● Record extracts:
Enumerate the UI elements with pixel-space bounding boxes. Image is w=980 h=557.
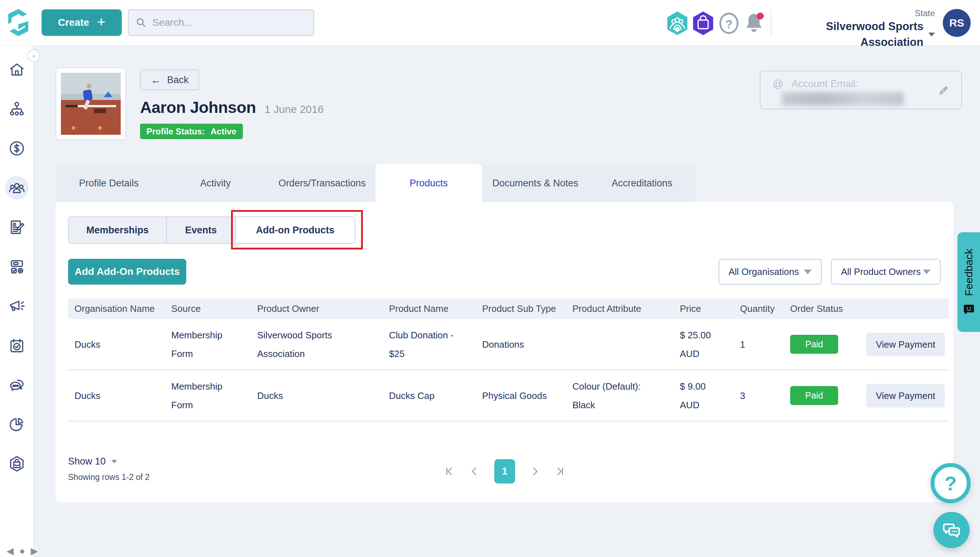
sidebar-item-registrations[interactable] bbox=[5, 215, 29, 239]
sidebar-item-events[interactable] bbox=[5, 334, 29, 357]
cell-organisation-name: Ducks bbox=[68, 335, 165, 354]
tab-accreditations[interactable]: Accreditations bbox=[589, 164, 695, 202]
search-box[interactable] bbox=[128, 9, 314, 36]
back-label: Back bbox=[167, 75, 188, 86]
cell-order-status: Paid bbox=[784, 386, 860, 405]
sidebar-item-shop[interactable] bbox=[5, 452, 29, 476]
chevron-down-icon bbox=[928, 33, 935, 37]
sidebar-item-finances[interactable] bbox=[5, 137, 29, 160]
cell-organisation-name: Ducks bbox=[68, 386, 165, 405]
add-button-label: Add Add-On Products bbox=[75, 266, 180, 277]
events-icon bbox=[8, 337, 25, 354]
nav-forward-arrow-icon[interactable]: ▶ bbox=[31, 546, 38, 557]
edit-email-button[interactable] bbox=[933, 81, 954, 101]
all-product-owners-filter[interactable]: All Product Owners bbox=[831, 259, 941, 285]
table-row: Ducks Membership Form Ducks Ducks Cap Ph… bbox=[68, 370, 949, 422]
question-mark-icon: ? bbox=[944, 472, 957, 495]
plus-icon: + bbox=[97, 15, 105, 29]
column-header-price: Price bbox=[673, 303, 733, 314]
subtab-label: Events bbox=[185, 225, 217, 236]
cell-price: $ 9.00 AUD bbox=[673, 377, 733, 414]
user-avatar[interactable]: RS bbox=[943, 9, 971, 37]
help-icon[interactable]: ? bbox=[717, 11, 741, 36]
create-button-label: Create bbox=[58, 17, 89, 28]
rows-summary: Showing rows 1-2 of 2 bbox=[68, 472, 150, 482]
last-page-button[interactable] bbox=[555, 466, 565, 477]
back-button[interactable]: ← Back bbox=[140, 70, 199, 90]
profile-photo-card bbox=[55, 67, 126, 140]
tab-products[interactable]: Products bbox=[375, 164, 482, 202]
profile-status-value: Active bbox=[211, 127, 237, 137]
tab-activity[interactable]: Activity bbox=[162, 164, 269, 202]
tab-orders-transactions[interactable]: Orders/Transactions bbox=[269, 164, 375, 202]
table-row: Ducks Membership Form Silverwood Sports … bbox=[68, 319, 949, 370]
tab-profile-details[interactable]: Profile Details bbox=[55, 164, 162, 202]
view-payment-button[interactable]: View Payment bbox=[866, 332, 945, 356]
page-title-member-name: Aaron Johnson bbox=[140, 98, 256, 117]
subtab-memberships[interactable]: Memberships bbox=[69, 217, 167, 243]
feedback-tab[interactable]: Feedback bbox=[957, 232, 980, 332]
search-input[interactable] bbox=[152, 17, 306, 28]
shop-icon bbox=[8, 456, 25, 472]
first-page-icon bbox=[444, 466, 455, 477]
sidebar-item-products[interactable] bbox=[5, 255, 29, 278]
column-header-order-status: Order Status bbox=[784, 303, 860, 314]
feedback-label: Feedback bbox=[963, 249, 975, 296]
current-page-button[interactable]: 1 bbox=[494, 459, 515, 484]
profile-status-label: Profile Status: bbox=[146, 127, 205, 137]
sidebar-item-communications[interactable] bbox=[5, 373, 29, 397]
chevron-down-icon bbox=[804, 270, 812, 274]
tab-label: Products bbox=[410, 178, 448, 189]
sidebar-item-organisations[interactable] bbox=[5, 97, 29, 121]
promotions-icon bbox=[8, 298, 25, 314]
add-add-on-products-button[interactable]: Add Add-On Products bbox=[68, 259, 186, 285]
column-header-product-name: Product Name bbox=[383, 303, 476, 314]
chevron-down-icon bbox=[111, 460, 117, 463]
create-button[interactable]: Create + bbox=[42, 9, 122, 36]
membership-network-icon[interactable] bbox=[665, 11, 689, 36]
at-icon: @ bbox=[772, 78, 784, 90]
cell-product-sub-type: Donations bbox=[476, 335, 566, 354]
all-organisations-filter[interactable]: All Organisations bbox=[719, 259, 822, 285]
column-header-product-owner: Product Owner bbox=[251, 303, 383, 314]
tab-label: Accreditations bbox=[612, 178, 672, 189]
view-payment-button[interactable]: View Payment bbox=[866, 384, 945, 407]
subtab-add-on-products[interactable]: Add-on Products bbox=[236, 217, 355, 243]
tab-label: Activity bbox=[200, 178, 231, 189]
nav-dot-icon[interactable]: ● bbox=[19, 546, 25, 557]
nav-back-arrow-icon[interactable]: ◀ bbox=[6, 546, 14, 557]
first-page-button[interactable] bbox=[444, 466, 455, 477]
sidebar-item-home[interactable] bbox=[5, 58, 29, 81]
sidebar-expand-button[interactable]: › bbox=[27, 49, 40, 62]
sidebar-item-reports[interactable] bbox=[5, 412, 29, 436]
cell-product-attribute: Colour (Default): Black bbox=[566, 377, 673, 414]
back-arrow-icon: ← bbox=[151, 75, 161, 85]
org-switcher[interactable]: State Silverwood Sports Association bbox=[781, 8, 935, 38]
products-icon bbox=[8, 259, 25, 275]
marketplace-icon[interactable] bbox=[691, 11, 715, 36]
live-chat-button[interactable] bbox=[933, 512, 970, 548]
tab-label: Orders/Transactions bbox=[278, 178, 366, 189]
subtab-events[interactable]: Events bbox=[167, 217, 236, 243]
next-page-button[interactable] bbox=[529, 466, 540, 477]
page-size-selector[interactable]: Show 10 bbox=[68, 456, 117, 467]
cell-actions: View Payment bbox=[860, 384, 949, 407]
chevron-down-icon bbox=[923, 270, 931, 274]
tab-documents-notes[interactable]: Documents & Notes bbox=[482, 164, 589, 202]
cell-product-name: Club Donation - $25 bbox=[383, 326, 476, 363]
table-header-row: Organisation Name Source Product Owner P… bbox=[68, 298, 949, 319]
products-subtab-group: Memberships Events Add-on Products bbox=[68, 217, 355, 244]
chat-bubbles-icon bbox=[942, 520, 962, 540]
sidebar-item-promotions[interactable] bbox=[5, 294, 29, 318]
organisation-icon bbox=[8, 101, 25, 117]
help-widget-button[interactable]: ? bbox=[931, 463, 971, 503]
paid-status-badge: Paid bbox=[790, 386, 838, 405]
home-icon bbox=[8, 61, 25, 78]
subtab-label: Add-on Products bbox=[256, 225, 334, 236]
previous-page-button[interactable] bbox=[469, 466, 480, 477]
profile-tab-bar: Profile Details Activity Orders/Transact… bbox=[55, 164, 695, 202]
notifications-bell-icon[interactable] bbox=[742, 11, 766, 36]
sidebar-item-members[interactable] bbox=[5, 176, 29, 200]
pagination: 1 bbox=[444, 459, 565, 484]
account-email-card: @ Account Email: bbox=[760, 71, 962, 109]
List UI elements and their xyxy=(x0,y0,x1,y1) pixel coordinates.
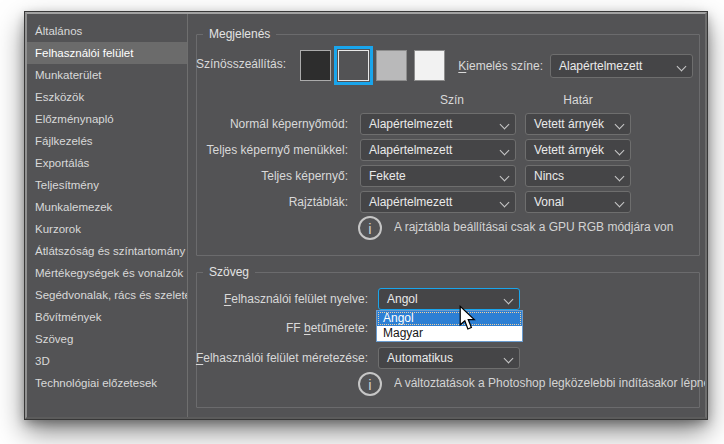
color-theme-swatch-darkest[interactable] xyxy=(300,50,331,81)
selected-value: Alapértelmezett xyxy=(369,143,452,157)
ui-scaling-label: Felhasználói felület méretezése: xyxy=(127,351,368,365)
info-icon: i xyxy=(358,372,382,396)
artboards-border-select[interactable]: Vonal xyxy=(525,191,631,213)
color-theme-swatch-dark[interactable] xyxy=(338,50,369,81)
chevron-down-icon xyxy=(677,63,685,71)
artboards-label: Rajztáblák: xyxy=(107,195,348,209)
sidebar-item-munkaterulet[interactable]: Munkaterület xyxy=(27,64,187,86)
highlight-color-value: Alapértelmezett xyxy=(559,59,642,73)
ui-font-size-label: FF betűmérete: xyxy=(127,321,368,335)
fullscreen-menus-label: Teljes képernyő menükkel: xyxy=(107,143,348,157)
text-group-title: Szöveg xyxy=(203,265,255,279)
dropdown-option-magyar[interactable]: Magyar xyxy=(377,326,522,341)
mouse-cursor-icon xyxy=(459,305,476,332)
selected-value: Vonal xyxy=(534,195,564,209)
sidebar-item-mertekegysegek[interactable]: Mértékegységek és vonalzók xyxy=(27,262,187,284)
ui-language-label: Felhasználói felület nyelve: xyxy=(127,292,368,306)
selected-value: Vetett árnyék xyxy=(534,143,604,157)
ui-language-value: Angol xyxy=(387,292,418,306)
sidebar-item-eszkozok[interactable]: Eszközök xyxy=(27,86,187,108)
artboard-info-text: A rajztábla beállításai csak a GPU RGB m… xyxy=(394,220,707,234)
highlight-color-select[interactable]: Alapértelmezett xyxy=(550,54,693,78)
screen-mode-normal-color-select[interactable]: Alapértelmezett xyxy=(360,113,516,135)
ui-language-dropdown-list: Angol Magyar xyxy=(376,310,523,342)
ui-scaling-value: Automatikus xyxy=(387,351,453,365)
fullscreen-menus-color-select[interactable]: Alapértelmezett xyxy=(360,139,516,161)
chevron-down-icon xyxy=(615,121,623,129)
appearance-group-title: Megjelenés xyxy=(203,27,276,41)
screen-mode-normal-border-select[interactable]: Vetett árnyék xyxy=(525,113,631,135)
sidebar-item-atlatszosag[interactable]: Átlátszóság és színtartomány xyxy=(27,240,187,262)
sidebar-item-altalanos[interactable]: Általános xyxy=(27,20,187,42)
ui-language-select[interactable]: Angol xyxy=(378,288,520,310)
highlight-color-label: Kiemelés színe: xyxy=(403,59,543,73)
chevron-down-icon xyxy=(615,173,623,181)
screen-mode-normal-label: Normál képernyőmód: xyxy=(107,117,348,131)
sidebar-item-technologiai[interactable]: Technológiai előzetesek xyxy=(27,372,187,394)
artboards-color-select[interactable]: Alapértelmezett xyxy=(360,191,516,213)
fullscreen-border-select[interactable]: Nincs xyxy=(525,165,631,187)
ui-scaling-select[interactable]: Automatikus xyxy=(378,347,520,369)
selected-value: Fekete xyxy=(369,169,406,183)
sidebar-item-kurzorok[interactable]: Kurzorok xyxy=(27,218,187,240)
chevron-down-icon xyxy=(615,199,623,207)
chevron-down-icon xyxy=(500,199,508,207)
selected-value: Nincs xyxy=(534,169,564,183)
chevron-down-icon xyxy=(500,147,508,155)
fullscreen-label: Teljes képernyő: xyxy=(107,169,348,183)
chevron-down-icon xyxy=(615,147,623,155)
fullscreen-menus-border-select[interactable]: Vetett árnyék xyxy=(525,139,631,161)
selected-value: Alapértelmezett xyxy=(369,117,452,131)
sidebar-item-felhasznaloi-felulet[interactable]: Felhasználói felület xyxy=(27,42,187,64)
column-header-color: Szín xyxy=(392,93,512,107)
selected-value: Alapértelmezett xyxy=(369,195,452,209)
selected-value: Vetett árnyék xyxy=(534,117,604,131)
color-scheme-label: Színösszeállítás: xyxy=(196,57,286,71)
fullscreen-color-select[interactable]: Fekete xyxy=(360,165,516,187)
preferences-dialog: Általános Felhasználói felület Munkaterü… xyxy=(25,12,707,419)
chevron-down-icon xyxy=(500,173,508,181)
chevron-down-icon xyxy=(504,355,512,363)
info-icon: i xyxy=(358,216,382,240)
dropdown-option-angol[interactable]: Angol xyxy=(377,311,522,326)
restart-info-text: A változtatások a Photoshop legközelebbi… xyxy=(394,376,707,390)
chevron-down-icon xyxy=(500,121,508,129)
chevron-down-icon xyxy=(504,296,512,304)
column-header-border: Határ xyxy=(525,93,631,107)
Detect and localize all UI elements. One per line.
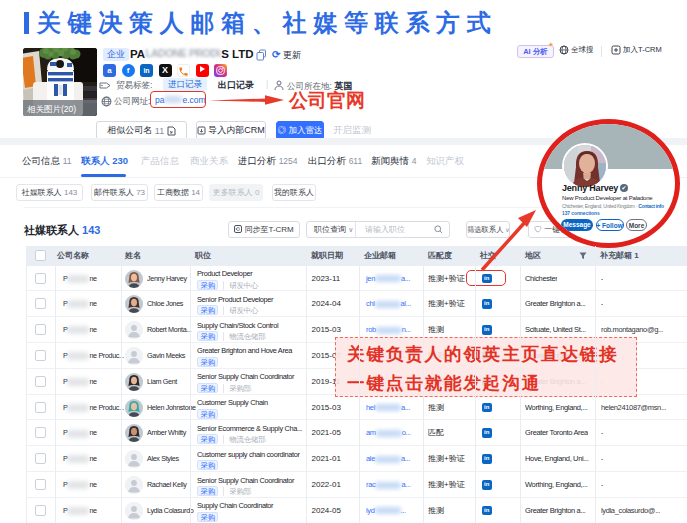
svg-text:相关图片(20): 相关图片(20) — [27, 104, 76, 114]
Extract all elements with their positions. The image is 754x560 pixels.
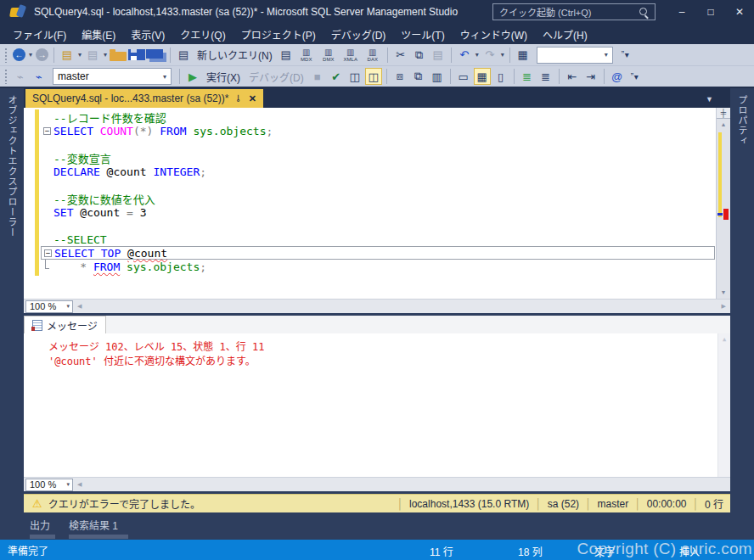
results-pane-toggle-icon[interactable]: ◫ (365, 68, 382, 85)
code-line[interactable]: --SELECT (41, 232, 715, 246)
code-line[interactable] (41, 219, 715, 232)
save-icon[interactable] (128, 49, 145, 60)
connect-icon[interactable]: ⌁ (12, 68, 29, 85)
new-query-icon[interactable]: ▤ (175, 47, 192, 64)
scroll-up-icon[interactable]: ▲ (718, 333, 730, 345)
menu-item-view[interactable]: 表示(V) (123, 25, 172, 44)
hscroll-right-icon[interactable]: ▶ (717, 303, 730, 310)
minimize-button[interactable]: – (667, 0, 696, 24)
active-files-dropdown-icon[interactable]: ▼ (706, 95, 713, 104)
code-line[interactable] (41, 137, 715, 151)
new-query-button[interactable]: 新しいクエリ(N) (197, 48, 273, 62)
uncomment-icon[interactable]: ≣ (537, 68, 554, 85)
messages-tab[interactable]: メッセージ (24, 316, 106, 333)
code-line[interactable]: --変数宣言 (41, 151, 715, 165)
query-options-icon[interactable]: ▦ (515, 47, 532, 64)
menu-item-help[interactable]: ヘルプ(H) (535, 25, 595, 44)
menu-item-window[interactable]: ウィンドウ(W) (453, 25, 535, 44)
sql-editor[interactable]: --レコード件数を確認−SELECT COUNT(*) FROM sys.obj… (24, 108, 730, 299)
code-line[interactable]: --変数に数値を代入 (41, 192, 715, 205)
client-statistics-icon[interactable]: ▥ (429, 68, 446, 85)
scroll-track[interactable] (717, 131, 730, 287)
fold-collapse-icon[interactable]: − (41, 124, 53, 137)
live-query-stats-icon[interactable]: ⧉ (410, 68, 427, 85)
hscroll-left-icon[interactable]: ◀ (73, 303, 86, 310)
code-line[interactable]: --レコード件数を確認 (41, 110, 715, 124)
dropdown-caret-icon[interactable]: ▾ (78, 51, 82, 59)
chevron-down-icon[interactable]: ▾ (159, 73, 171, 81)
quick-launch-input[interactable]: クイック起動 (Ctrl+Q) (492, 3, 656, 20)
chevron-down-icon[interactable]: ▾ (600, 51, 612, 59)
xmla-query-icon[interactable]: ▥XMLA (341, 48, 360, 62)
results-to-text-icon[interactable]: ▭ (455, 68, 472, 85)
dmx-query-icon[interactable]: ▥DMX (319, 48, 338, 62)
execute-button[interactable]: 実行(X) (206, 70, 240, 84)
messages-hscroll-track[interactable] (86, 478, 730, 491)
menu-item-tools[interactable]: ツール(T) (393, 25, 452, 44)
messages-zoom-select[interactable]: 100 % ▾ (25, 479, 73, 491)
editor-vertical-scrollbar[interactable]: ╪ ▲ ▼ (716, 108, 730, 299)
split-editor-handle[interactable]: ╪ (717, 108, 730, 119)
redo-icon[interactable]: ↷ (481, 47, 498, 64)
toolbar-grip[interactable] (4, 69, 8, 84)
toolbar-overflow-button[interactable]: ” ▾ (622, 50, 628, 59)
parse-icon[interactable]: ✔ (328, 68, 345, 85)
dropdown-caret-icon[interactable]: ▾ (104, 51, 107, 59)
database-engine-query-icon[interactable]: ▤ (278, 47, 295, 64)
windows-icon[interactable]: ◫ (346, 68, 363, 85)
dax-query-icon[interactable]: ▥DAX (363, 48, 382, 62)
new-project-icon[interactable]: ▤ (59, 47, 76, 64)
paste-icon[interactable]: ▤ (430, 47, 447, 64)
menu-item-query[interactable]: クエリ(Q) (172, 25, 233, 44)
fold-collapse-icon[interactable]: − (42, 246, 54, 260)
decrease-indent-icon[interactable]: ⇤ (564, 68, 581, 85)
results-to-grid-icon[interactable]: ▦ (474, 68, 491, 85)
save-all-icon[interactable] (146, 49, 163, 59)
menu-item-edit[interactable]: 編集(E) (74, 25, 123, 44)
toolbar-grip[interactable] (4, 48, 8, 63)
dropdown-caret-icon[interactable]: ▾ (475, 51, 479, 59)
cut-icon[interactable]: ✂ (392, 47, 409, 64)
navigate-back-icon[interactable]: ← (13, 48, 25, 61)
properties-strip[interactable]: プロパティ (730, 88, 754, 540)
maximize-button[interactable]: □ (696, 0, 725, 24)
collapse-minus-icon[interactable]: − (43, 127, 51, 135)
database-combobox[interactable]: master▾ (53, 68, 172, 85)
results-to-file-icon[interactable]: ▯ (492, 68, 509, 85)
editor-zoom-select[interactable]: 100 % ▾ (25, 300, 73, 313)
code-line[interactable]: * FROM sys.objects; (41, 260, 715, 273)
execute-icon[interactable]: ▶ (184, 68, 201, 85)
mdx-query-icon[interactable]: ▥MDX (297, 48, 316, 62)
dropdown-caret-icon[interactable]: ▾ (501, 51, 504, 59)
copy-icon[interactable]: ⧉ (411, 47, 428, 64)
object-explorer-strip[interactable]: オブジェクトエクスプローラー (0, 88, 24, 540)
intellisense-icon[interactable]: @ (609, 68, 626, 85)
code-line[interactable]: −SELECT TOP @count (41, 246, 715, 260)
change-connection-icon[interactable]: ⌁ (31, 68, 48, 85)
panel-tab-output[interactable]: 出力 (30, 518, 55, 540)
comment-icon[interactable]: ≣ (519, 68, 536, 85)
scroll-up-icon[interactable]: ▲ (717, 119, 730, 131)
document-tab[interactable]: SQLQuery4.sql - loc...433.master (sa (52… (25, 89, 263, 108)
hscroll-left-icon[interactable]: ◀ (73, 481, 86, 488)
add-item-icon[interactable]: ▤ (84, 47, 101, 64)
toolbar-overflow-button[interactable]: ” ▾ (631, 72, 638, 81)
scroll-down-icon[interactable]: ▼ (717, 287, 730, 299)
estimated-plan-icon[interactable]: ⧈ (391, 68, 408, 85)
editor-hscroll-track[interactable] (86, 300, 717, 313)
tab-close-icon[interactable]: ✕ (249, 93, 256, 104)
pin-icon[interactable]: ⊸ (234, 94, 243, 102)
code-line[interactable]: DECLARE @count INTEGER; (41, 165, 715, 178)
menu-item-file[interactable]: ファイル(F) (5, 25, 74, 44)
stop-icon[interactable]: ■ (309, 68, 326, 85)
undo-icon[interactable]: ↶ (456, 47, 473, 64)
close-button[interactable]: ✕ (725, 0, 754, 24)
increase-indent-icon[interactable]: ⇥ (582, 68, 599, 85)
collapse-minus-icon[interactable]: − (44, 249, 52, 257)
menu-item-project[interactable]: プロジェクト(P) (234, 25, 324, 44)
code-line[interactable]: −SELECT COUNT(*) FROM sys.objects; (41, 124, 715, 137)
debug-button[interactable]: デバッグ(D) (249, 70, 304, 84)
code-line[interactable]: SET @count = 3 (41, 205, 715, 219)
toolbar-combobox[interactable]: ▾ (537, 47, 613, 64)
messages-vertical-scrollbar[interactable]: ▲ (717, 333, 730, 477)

● Exercise description: In the records above, collect each line with "Feedback".

● Result below:
feedback-tab[interactable]: Feedback bbox=[957, 232, 980, 332]
feedback-label: Feedback bbox=[963, 249, 975, 296]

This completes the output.